Te veo hoy, y te encuentro distinto.
Ya no sos el gran jodión que les tocaba las nalgas a las vendedoras en el mercado cuando ibas pasando. Esas babosadas ya no están para tus trotes.
Conozco tu vida, desde que naciste en 1923, hasta hoy… Vergo de años. Me los has contado muchas veces. Por vos, conozco de cerca espacios, hechos y amigos.
Tampoco chupas ahora. Te levantaste un día domingo en 1982, seguramente complicado con las cosas de la vida, y tomaste, de goma, la decisión de no volver a chupar.
No se a quien le hiciste la promesa, la verdad es que nunca lo volviste a hacer, ni aun cuando murió mamita, la enterramos,regresamos a la casa, y te vi triste, íngrimo, desolado, abandonado sin querer por la mujer a quien le habías dedicado una buena parte de tu vida y a quien, a tu manera, habías amado y demostrado tanto afecto. Vieja, le decías y ella te sonreía, siempre fiel.
Ese día te pregunté si querías un trago, ya que yo sí me lo iba a tomar, y me viste con tus ojos bajo los párpados caídos y me dijiste que no. Ese día entendí que tu promesa era en serio. Fíjate que eso fue hace veinte años, ya tenías cinco años de no tomarte un trago. Nunca fuiste un borracho malcriado ni impertinente. Más bien gracioso y muy pocas veces, terco.
Tus ojos son mas tristes ahora, y tu pasión por el juego de cartas, solo es un vago recuerdo en tu vida.

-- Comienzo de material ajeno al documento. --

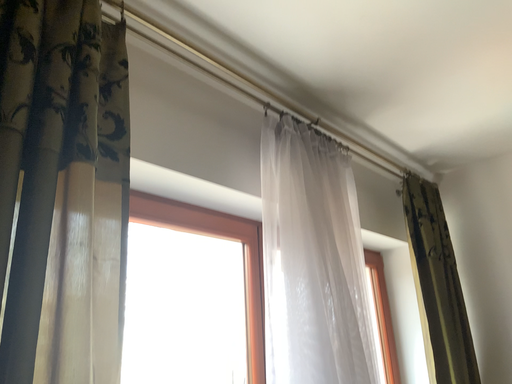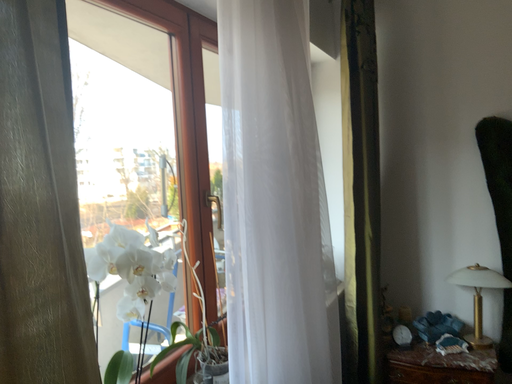 Question: Which way did the camera rotate in the video?

Choices:
 (A) rotated right
 (B) rotated left

Answer: (A) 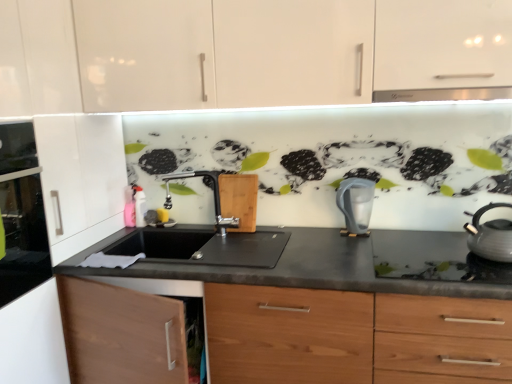 Question: Can you confirm if matte gray kettle at right, which is the first kitchen appliance in front-to-back order, is positioned to the left of satin nickel faucet at center?

Choices:
 (A) yes
 (B) no

Answer: (B)

Question: Is the position of matte gray kettle at right, the 1th kitchen appliance positioned from the right, more distant than that of satin nickel faucet at center?

Choices:
 (A) no
 (B) yes

Answer: (A)

Question: Can you see matte gray kettle at right, acting as the second kitchen appliance starting from the back, touching satin nickel faucet at center?

Choices:
 (A) no
 (B) yes

Answer: (A)

Question: From a real-world perspective, is matte gray kettle at right, which is the first kitchen appliance in front-to-back order, located higher than satin nickel faucet at center?

Choices:
 (A) no
 (B) yes

Answer: (A)

Question: Can you confirm if matte gray kettle at right, which is the first kitchen appliance in front-to-back order, is wider than satin nickel faucet at center?

Choices:
 (A) yes
 (B) no

Answer: (A)

Question: Does matte gray kettle at right, acting as the second kitchen appliance starting from the back, have a greater height compared to satin nickel faucet at center?

Choices:
 (A) yes
 (B) no

Answer: (B)

Question: From a real-world perspective, is satin nickel faucet at center physically above glass door oven at left?

Choices:
 (A) yes
 (B) no

Answer: (B)

Question: Can you confirm if satin nickel faucet at center is smaller than glass door oven at left?

Choices:
 (A) no
 (B) yes

Answer: (B)

Question: From the image's perspective, is satin nickel faucet at center below glass door oven at left?

Choices:
 (A) no
 (B) yes

Answer: (A)

Question: Can you confirm if satin nickel faucet at center is shorter than glass door oven at left?

Choices:
 (A) no
 (B) yes

Answer: (B)

Question: Is satin nickel faucet at center far away from glass door oven at left?

Choices:
 (A) yes
 (B) no

Answer: (B)

Question: Is satin nickel faucet at center to the left of glass door oven at left from the viewer's perspective?

Choices:
 (A) no
 (B) yes

Answer: (A)

Question: Does white glossy gas stove at right have a larger size compared to black matte countertop at center?

Choices:
 (A) no
 (B) yes

Answer: (A) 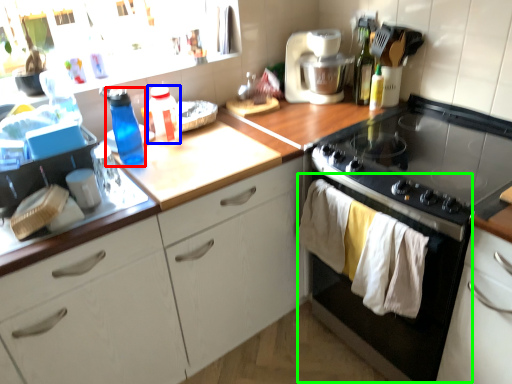 Question: Considering the real-world distances, which object is closest to bottle (highlighted by a red box)? bottle (highlighted by a blue box) or oven (highlighted by a green box).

Mas de una vez me he preguntado que va a ser de Oscarín el día que decidas subir donde Dios… y creo que va ser bien jodido para él, que depende tanto de la relación con vos. Yo igual, te voy a sufrir, pero llevo varios años considerando tu cambio de vida.
¿Es así la vida?, ¿Son todos los cierres de historias humanas así?
¿Querés que te diga algo?
A mí me gustaría verte chiflando y jodiendo con tus viejos cheros, aunque sea que te olvides de las horas y las otras cosas importantes.
Yo sí quiero verte hechándote un trago y contando un chiste rojo.
También me gustaría verte jugando billar y decir todas las malas palabras que decis, hasta regañandome por mis pendejadas cotidianas. Pero bueno, no será.
Me basta con verte todos los días, abrazarte y besarte por las mañanas y darte una vuelta en el carro, por la ciudad, de vez en vez.
Te quiero mucho papito.


Julio, muy bonito y sentido lo escrito a tu papá.
Sigo leyendo tus cositas, pero no pude evitar dejar mi señal por aquí.
Tu colega desde el otro lado del océano.